In re Prospect Leasing Co.

250 F. 707 | 2d Cir. | 1918

ROGERS, Circuit Judge.

This cause had its origin in the course of a proceeding in bankruptcy, and grows out of an order made by the District Judge denying a petition to review an order of the referee in bankruptcy which expunged the claim of the appellant in the sum of $5,500 and interest. It appears that Mary Meyer, the appellant, holds three promissory notes, made by one Kaufman to her order, all of which are dated September 29, 1914. Two of the notes are for $2,000 each, and the third is for $1,500. Each of the notes was indorsed: “Prospect Leasing Co., by Gustave Kaufman, President. H. A. Mark, Secy. Florence B. Kaufman.” And the question presented is whether these notes constitute a claim against the Prospect Leasing Com*708pany, the bankrupt herein. The trustee objected to the allowance of the claim.

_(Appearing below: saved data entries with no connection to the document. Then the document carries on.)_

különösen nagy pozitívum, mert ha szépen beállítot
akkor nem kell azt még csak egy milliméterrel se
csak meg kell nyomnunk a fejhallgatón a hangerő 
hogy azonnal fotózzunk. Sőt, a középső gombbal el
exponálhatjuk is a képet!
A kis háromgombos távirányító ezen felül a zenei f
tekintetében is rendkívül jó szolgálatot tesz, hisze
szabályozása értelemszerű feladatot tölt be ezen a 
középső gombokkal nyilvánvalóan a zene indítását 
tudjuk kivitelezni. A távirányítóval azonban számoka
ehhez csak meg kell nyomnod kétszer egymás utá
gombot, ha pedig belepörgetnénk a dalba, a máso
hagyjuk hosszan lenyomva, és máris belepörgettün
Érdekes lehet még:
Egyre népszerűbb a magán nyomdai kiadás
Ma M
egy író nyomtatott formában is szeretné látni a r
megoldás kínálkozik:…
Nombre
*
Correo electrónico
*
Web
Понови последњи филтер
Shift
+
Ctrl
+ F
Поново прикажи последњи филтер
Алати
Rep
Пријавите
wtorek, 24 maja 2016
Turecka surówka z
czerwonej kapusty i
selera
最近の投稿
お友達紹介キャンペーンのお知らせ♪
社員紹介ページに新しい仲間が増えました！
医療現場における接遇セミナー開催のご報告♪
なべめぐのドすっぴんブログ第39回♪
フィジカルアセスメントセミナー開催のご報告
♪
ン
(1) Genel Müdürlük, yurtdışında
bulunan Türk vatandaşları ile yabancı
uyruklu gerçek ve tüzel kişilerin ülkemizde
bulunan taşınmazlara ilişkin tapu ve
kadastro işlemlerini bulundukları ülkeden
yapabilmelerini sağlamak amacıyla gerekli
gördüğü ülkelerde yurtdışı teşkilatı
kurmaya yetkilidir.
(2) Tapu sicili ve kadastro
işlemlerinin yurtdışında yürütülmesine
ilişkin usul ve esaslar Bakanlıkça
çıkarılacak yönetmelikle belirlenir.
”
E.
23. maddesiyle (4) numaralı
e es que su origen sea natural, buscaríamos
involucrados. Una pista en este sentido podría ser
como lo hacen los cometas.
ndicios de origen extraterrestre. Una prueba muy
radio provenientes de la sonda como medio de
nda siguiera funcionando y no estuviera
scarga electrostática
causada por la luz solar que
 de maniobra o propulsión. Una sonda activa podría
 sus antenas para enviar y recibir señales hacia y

The referee in bankruptcy filed a memorandum sustaining the trustee’s objections in-which he states that:

“It appears these notes were given to the claimant on account of the purchase by Kaufman of her [Mrs. Meyer’s! stock in the bankrupt, which had been engaged in the business of conducting the Hotel St. Andrew, in the city of New York.”

He also says:

“It would appear that the transaction in which the notes were given was a personal one between the claimant and Kaufman, and that there was no consideration moving to the bankrupt corporation, and its act in making these indorsements was entirely without its corporate powers.”

He thereupon entered an order disallowing and expunging the claim. When the matter came up in tire District Court the referee’s report was confirmed, the District Judge simply stating that he was satisfied that the conclusions of the referee were right.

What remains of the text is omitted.